Genome-wide studies by McNulty et al.[3] reveal that the MTHFR gene is one of eight loci associated with blood pressure. Individuals carrying the common MTHFR C677T mutation have decreased affinity for the essential cofactor FAD (riboflavin), exhibiting higher blood pressure values than controls, with a very high risk of diagnosed hypertension. McNulty et al. also found significant reductions in blood pressure in randomized control studies employing riboflavin (B2) averaging 6–13 mm Hg, independent of medication.[3] In another randomized trial, it was demonstrated that as little as 1.6 mg/day of riboflavin decreased systolic blood pressure more effectively than hypertensive drugs alone.[4] They noted that a 2 mm decrease in blood pressure reduces stroke risk by 10%.[4] Other studies reveal consistent evidence that riboflavin administration represents an underutilized approach for the treatment of resistant hypertension and stroke prevention.[3,19]

While resistant hypertension treatment issues are central to our paper, the new homocysteine literature has important implications for addressing brain related cognitive impairment. Newer studies of managing homocysteine with high-dose vitamin supplementation also demonstrate benefits for brain preservation, cognition, and macular degeneration.[6]

BARRIERS TO DIAGNOSIS OF H-HYPERTENSION

We don’t know what we don’t know. Insurance companies make it difficult to test for homocysteine. Homocysteine assays are rarely included in test panels comprehensive physical examinations and thus elevations are routinely missed.

Many insurance companies now refuse reimbursement, saying the usefulness of homocysteine assays has been questioned. Criteria for insurance approval are obscure, inconstant, and inconsistent in order to discourage patients and practitioners from investigating homocysteine-driven pathologies. The documentation and the appeal processes are exhausting. Although a patient may access homocysteine testing from an independent laboratory without insurance coverage, these tests are expensive.

Homocysteine assays should be routinely covered by insurance for the diagnosis and management of hypertension, and monitored annually. The fact that it is not, making the data unavailable to the clinician, is a barrier to addressing the homocysteine component of the H-hypertension form of resistant hypertension.

SUMMARY

Reembracing the label H-hypertension, with renewed attention on homocysteine pathophysiology and more nuanced homocysteine reference intervals will clarify the current confusion. Lowering homocysteine and hypertension do not always require dangerous or expensive drugs.

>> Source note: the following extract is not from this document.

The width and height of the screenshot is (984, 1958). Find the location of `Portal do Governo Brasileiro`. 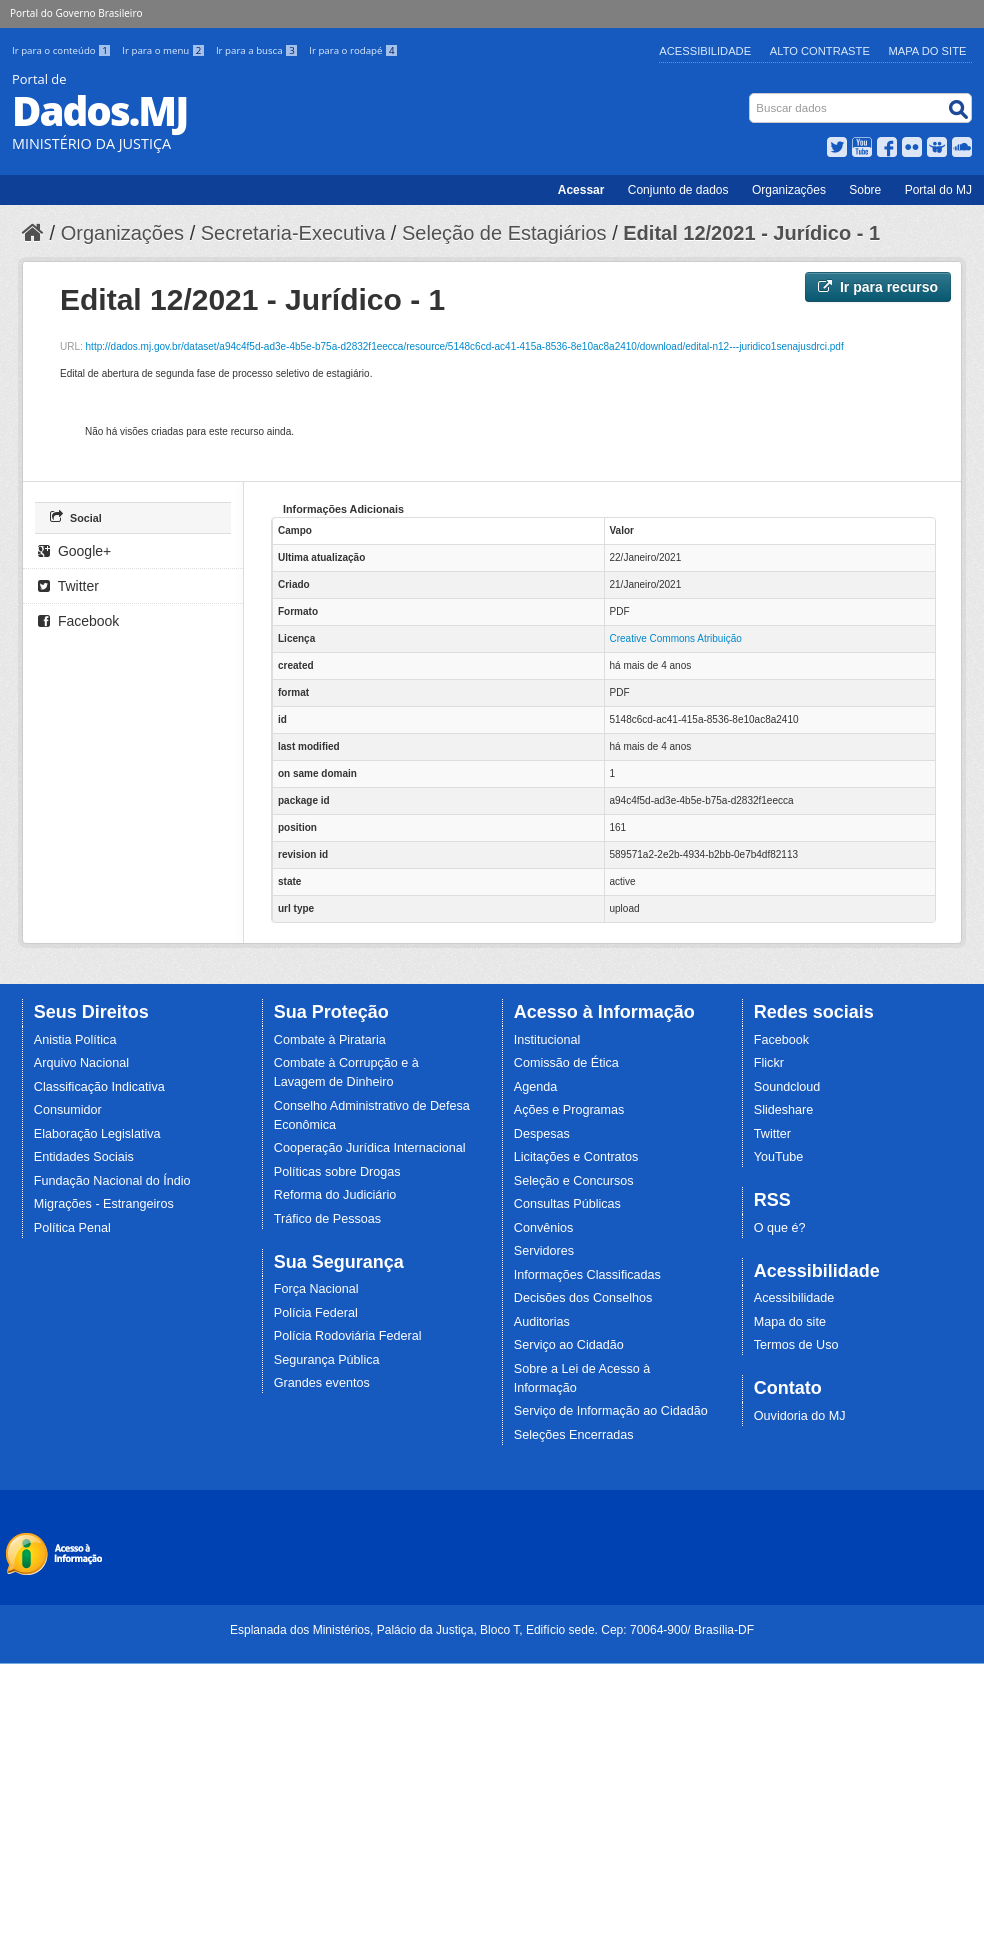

Addressing how C677T riboflavin insensitivity leads to l-methylfolate depletion, homocysteine elevation, and resistant hypertension, points to an elegant and safe opportunity for attacking stubbornly resistant hypertension ultimately improving neurological and cardiovascular outcomes.[3,4,19]

A significant literature indicates that supplements with sufficient nondietary sourced vitamins B2 (riboflavin), B6, reduced folate, and B12 can blood pressure as much as 6–13 mm Hg. Utilizing riboflavin and folate is a safe and economical therapy for reduction of hypertension and stroke.[3,4,19]

The goal is successful management of treatment-resistant hypertension and safely reducing its consequential end organ damage to hearts, brains, and vision. It is time for action.